--- Data records ---
━━━━

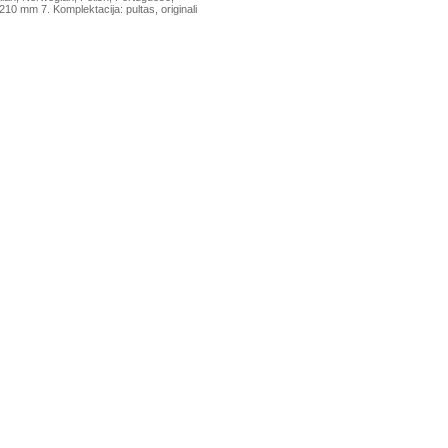
10 mm 7. Komplektacija: pultas, originali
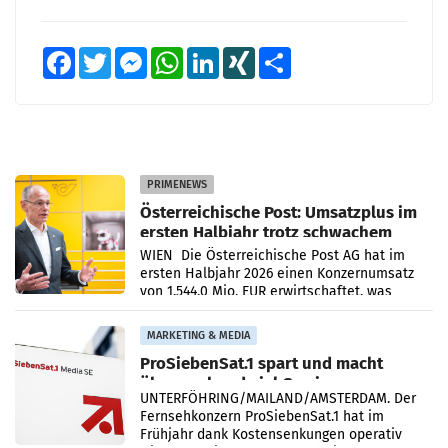
Facebook
Twitter
Messenger
WhatsApp
LinkedIn
XING
Teilen
PRIMENEWS
Österreichische Post: Umsatzplus im
ersten Halbjahr trotz schwachem
Briefgeschäft
WIEN Die Österreichische Post AG hat im
ersten Halbjahr 2026 einen Konzernumsatz
von 1.544,0 Mio. EUR erwirtschaftet, was
einem Plus von 3,8 Prozent gegenüber dem
Vergleichszeitraum
MARKETING & MEDIA
ProSiebenSat.1 spart und macht
überraschend viel Gewinn
UNTERFÖHRING/MAILAND/AMSTERDAM. Der
Fernsehkonzern ProSiebenSat.1 hat im
Frühjahr dank Kostensenkungen operativ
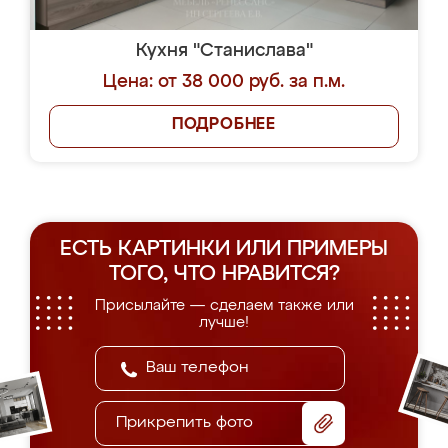
Кухня "Станислава"
Цена: от 38 000 руб. за п.м.
ПОДРОБНЕЕ
ЕСТЬ КАРТИНКИ ИЛИ ПРИМЕРЫ
ТОГО, ЧТО НРАВИТСЯ?
Присылайте — сделаем также или
лучше!
Прикрепить фото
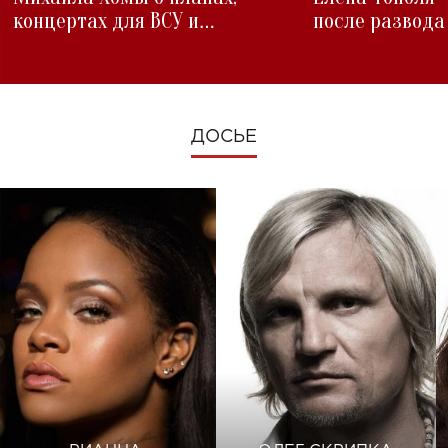
концертах для ВСУ и
после развода
изменениях во время войны
ДОСЬЕ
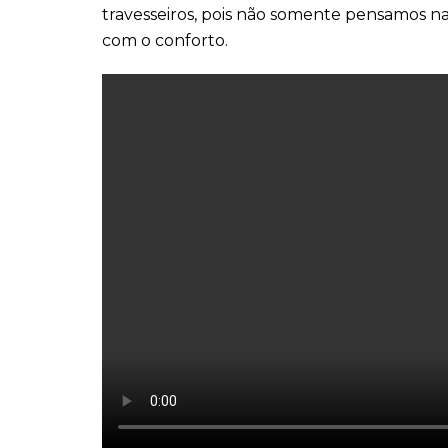
travesseiros, pois não somente pensamos
com o conforto.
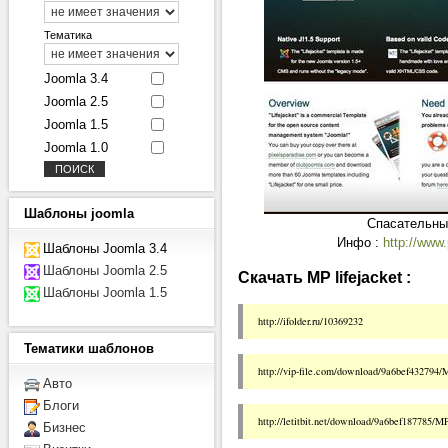
Тематика
Joomla 3.4
Joomla 2.5
Joomla 1.5
Joomla 1.0
Шаблоны
joomla
Спасательны
Инфо :
http://www
Шаблоны Joomla 3.4
Шаблоны Joomla 2.5
Скачать MP lifejacket :
Шаблоны Joomla 1.5
http://ifolder.ru/10369232
Тематики
шаблонов
http://vip-file.com/download/9a6bef432794/MP
Авто
Блоги
http://letitbit.net/download/9a6bef187785/MP-
Бизнес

━━━━

--- DIRECTIONS ---
Apply a filter for "download" to the entries and show each line that passes.

--- ANSWER TO THE EXERCISE ---
http://vip-file.com/download/9a6bef432794/MP
http://letitbit.net/download/9a6bef187785/MP-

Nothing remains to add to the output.